WORK ITEM
In the records below, find every line with the word "each" and copy it.

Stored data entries

• • • •

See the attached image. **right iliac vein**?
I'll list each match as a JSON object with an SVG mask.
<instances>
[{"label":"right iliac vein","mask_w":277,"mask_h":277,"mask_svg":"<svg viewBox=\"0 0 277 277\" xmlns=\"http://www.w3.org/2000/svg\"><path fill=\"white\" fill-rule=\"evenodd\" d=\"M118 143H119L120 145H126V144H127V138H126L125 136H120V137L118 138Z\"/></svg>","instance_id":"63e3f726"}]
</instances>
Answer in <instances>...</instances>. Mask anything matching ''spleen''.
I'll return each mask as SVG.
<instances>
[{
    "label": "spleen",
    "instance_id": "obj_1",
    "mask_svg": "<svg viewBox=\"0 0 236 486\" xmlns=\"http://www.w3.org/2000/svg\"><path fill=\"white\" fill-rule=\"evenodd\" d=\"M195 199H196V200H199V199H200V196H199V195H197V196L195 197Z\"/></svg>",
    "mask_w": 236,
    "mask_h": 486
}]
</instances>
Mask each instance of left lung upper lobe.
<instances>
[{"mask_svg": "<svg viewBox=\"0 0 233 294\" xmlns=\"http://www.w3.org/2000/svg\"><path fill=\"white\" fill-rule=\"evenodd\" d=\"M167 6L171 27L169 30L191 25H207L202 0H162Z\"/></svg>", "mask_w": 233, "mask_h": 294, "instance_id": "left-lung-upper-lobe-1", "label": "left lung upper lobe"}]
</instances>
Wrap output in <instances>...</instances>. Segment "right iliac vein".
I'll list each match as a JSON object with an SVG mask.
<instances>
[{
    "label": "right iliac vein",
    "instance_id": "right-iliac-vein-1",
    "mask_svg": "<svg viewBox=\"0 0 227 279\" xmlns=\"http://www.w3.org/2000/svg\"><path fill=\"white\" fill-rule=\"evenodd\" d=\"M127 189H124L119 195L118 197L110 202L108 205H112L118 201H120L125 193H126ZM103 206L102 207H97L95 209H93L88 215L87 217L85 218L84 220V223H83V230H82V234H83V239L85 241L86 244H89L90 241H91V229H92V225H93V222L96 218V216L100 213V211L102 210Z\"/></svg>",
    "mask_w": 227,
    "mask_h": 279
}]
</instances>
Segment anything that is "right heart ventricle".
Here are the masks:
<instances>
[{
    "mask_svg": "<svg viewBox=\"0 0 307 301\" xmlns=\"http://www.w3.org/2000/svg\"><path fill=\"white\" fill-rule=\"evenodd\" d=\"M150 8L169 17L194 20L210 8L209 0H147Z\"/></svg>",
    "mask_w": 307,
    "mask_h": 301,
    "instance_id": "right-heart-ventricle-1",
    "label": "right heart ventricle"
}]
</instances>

• • • •

OUTPUT OF THE TASK
I'll list each match as a JSON object with an SVG mask.
I'll return each mask as SVG.
Mask each instance of left lung upper lobe.
I'll list each match as a JSON object with an SVG mask.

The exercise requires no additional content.